The trip is scheduled to take place from April 6-11, 2021 during the district’s spring break.
“Our current plan is to travel to Animal Kingdom, The Magic Kingdom, Epcot, and Hollywood Studios,” said Angulo-Hurtig. “An alternative schedule would substitute Universal Studios in the event that any of the other venues are not available. “
He said the cost for each student is slightly more than $1,000.
“This includes travel coach rental (required for out-of-state travel), lodging, dedicated overnight security, our tour director, meals, clinics, performances, and entrance fees to the venues,” said Angulo-Hurtig.
Several fundraising opportunities for students and their families are being pursued to help defray as much of the trip costs as possible.Some fundraising activities are for individuals, while others are for the entire group. The deadline for collecting all funds for the trip is in February of 2021.

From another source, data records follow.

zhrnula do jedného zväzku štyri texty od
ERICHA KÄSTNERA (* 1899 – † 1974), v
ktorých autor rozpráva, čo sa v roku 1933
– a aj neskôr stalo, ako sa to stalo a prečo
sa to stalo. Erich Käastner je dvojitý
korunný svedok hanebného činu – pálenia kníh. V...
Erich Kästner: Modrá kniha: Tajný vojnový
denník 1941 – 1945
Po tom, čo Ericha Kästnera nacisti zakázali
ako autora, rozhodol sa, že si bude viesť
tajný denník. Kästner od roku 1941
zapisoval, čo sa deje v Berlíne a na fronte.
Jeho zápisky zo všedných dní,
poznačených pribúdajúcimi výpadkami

“We have until 90 days before the trip to make a final determination on the trip in order to secure refunds up to 95 percent of the total cost of the trip,” Angulo-Hurtig. “We also have encouraged families to take out travel insurance in the event of a last-minute change in plans, which allows for close to full reimbursement.”
Fundraising projects include pairing with Fan Cloth to sell Groveport Madison merchandise.

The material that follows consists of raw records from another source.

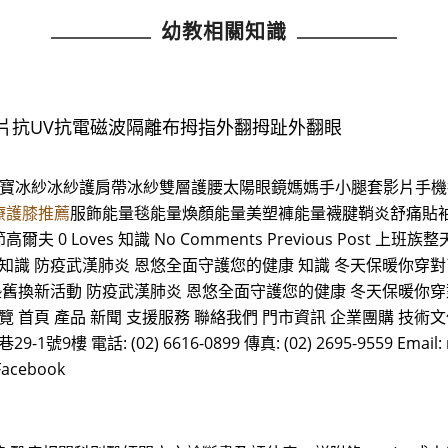
幼教相關知識
片抗UV抗電磁波隔離布拇指外翻拇趾外翻眼
水寶冰紗冰紗護肩帶冰紗雙層護腰太陽眼鏡媽媽手小腿套影片手機
療護膝推薦
服飾能量毯能量煥顏能量美塑褲能量襪腱鞘炎舒痛貼
oves 知識 No Comments Previous Post 上班族
知識 防疫武漢肺炎 恩悠全面守護您的健康 知識 冬天保暖你穿對
墊舊換新活動 防疫武漢肺炎 恩悠全面守護您的健康 冬天保暖你穿
首頁 產品 新聞 支援服務 聯絡我們 門市資訊 企業團購 技術文
 電話: (02) 6616-0899 傳真: (02) 2695-9559 Email: n
acebook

“We also were supported as a program by our local Raising Cane’s location during the football season to promote our program,” Angulo-Hurtig. “These two fundraisers are just the beginning of our fundraising opportunities to provide our families with financial support for the trip.”
The band is also using a fundraising platform called “Fansraise” at https://app.fansraise.com/c/0382e41e18824378bdd738ca0563940a/disney-here-we-come for anyone wishing to help raise money for students who will be on the Disney trip.

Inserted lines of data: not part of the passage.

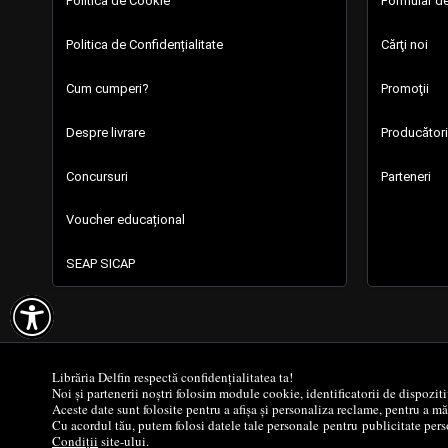
Politica de Cookie
Formular de
Politica de Confidențialitate
Cărţi noi
Cum cumperi?
Promoţii
Despre livrare
Producători
Concursuri
Parteneri
Voucher educațional
SEAP SICAP

Librăria Delfin respectă confidențialitatea ta!
Noi și partenerii noștri folosim module cookie, identificatorii de dispozit
Aceste date sunt folosite pentru a afișa și personaliza reclame, pentru a m
Cu acordul tău, putem folosi datele tale personale pentru publicitate perso
Condiții
site-ului.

“All of the money we raise will be split evenly between the students who will be going on the trip,” Angulo-Hurtig. “If anything deters this trip, the donations we receive will be used for future band trips and/or to support the development of the band program.”
About the trip
“We are thrilled to have been invited to perform in a parade at the Magic Kingdom,” Angulo-Hurtig. “With COVID-19, we are prepared for Disney to make possible changes and adjustments to this portion of our trip for general safety protocols.”
Band members will also attend an instrumental workshop run by the musical staff at Disney.
“We are hoping that the students will have this wonderful opportunity to receive critique and work directly with professional musicians and educators,” Angulo-Hurtig.
He said it has been four years since the band made the trip to Disney.
“Typically, the Disney trip is made once every four years so every band student has the opportunity to go once during their time in band in high school,” Angulo-Hurtig. “Outside of Disney, we typically will take a trip every two years between Disney to provide other musical and education opportunities for students, as well as the opportunity to travel and see other parts of the country.”
It’s about student growth
When asked why trips like this are important to the musical, personal, and educational development of the band members, Angulo-Hurtig said, “There are so many benefits that are gained from trips of this nature. The primary focus is to provide meaningful musical experiences for students, where they can work with and learn from professional educators and musicians from across the nation through music clinics. They have opportunities to see and interact with other student musicians from across the country, and they get to perform before thousands of guests – an experience and memories that will last a lifetime. Lastly, but no less important, is the benefit that comes from working toward a common goal that results in not only an exemplary public performance, but also a stronger sense of community spirit, pride, and mutual respect.”